House debates

Thursday, 15 May 2008

Telecommunications Legislation Amendment (National Broadband Network) Bill 2008

Consideration in Detail

12:29 pm

Photo of Paul NevillePaul Neville (Hinkler, National Party) Share this | Hansard source

This is an outrageous circumstance that we are faced with today. This is one of the most important bills in this parliament—I am sure I speak for all my colleagues on this side of the House—for all Australians, especially those from country areas. Is it not bad enough that we have had the communication funds cancelled? We had a $4.7 billion scheme which could, at least in part if not in totality, be delivered by the private sector and which is now going to be provided by the government in the very areas where it could look after itself. And worse than that, out in regional Australia we are told that this new fibre-to-the-node system will probably not get to us until 2012-13. That is simply not good enough.

Let me mention the circumstances in my own electorate, which are very similar to those in Wide Bay and Greenway. Nearly all our electorates were covered by the OPEL signal. One small corner of my electorate was not covered.

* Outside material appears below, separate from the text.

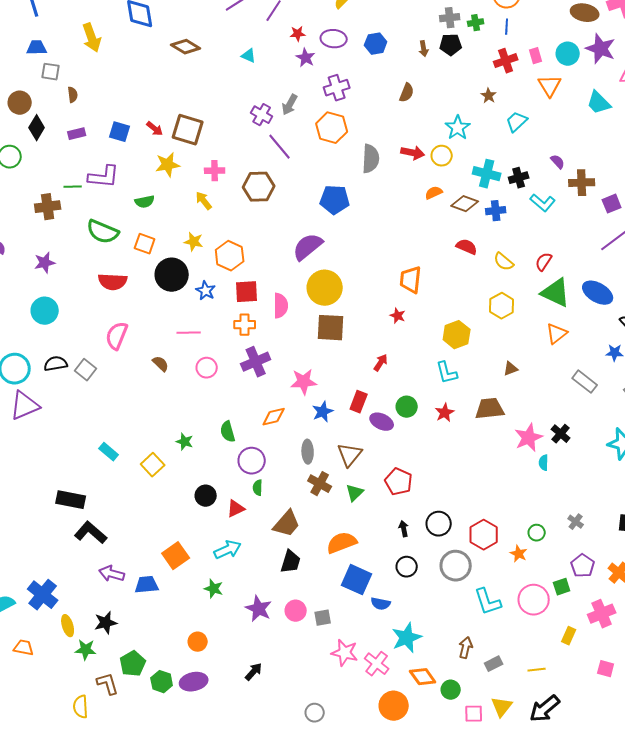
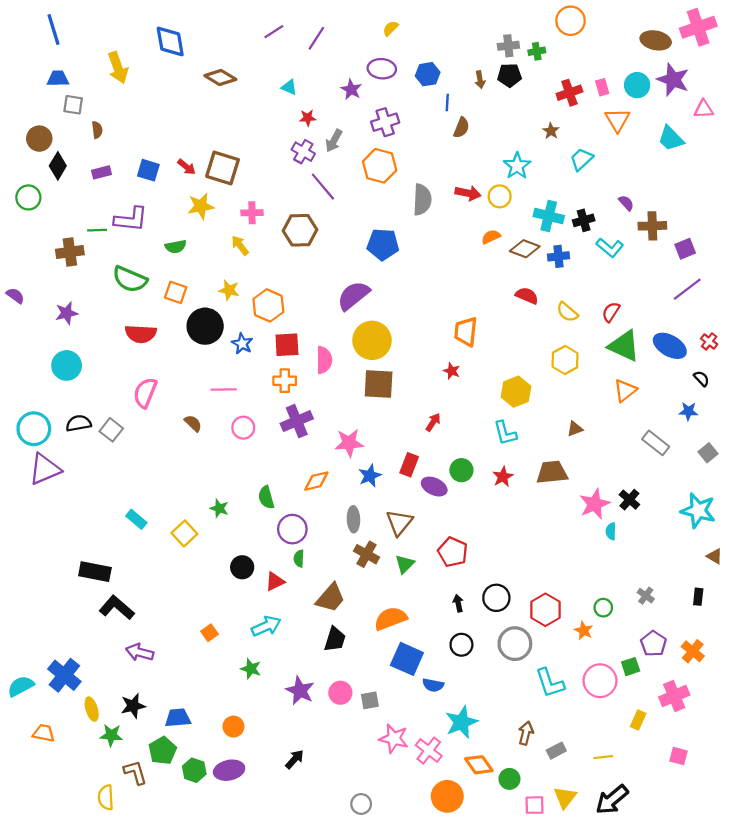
blue line: (507, 27) -> (447, 103), moved
red star: (298, 34) -> (308, 118), moved
orange square: (176, 556) -> (209, 633), size x0.6
blue trapezoid: (147, 585) -> (178, 718), moved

In addition, we had three very extensive areas of ADSL2+. Now we are cancelling that and I find that in my electorate at places like Kalkie, Avoca, Branyan, Urangan and Bagara there are no ports available. Telstra has admitted these things: ‘There are not enough ADSL ports in these suburbs. There will not be any upgrades in the foreseeable future. Their best option is to take up wireless.’ Hey! Have Telstra missed something? Has Senator Conroy missed something? The very thing that the government’s scheme was supposed to obviate is now being offered by Telstra. Telstra is offering wireless, the very same wireless that the minister in the Senate and the minister at the table, the Minister for Infrastructure, Transport, Regional Development and Local Government, are saying had to be cancelled.

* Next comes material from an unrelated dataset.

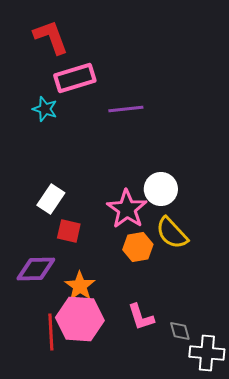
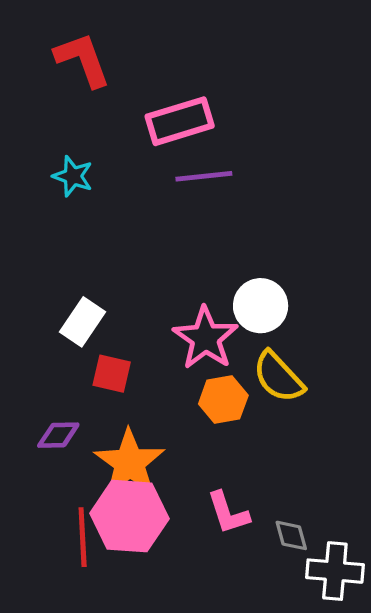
pink rectangle: (75, 78) -> (180, 121), moved
purple diamond: (36, 269) -> (58, 435), size x0.7
orange star: (80, 286) -> (129, 463), size x1.4

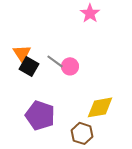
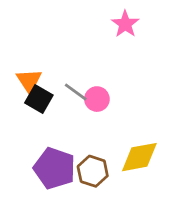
brown hexagon: (82, 133) -> (93, 171), moved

In the short time available, I cannot canvass all these issues, but to me it seems suspiciously as though the government has, either wittingly or deliberately, re-monopolised Telstra. This is the re-monpolisation by Telstra of communications. So I suspect the very thing that the government cancelled will, if we want to get coverage before 2013, have to be delivered by wireless. That is exactly what the OPEL project offered. I am not saying that the OPEL project was faultless. It could have gone a lot further west. My friend the member for Maranoa was particularly concerned that, if you drew a line from about Charters Towers through Emerald, Dalby and Gunnedah to about Shepparton, anything west of that was problematic, and I certainly did not approve of that.

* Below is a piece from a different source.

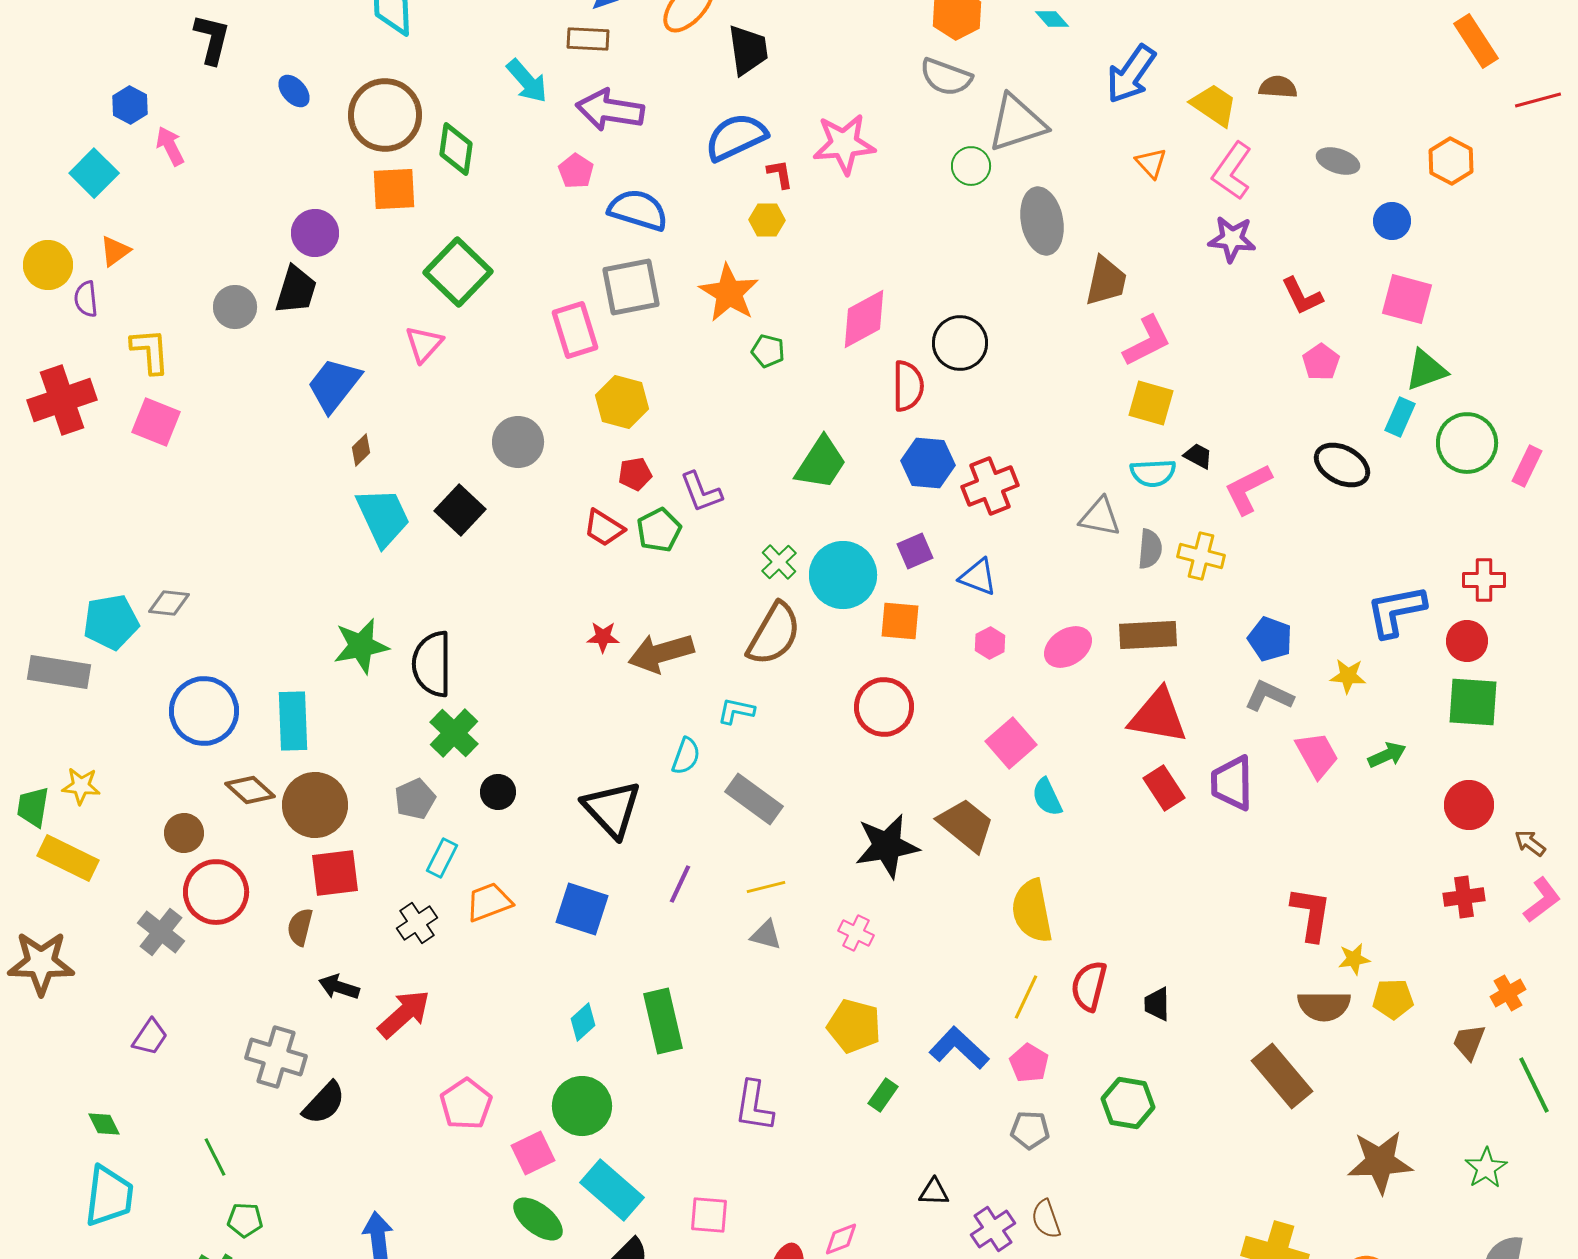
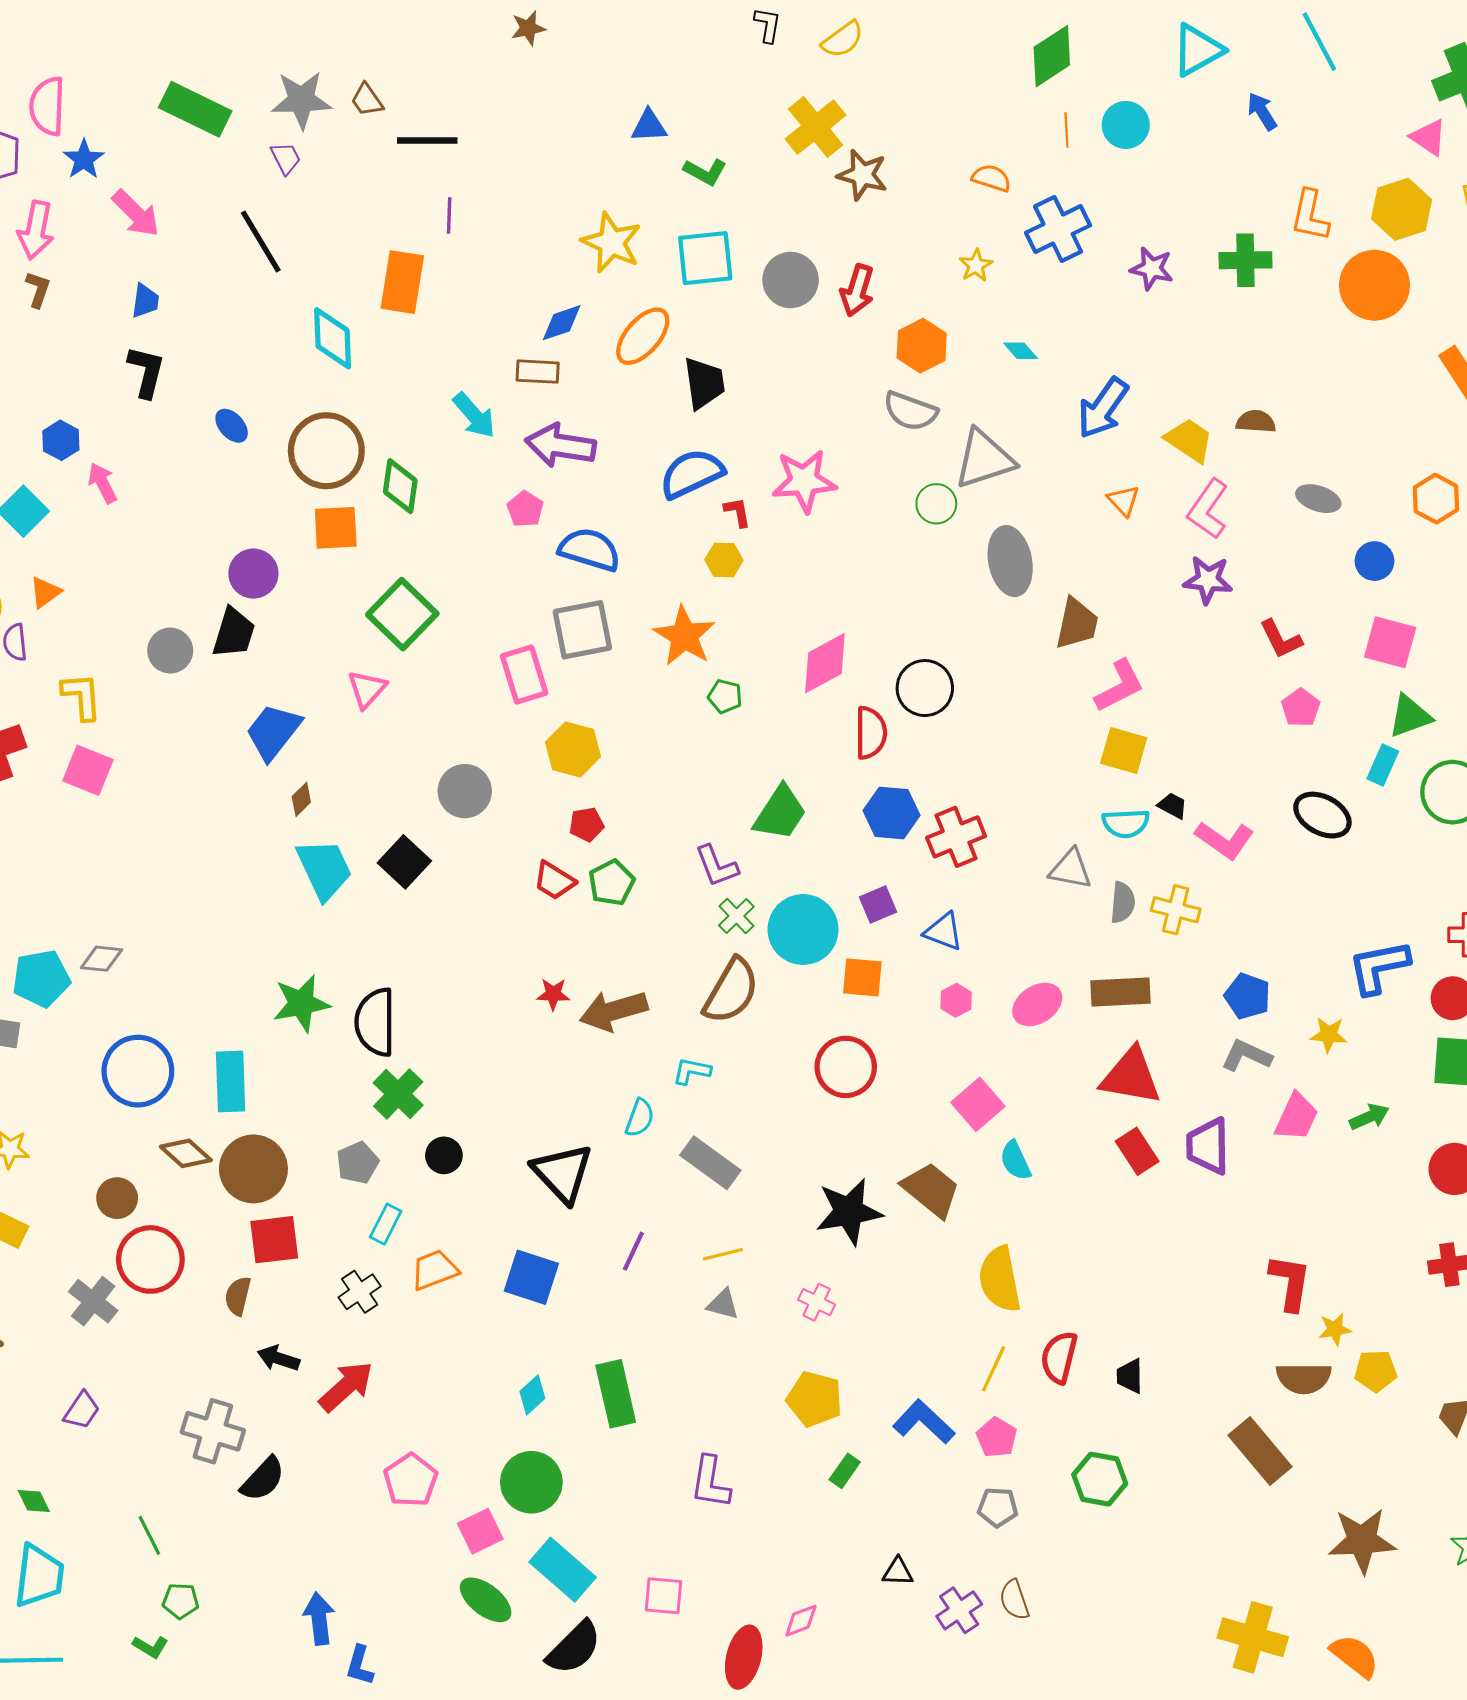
pink L-shape: (1248, 489) -> (1225, 840), turned -118
purple L-shape: (701, 492) -> (717, 866), moved
pink trapezoid: (1317, 755) -> (1296, 1117), turned 54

For the people of my electorate, this was a great solution—also for the people of Greenway and Wide Bay. Now we will have those same people waiting up to five years to get broadband. In the areas I am talking about—Hervey Bay, Maryborough, Noosa, Bundaberg, Western Sydney—we have universities and important industries which want high-speed ADSL. As part of our inquiry, we discovered that Telstra have quarantined some of these ports. I suspect the reason is so that they will not have to share them with their competitors. I say to the minister at the table that this ‘clear and transparent’ thing is anything but. I would also say that in the city of Hervey Bay—a rapidly expanding city—80 per cent of people will not be able to get high-speed ADSL because they will be reliant on pair gains and RIMs. This is a shambles. To reduce this important debate down to one speaker to the second reading and one during consideration in detail is outrageous.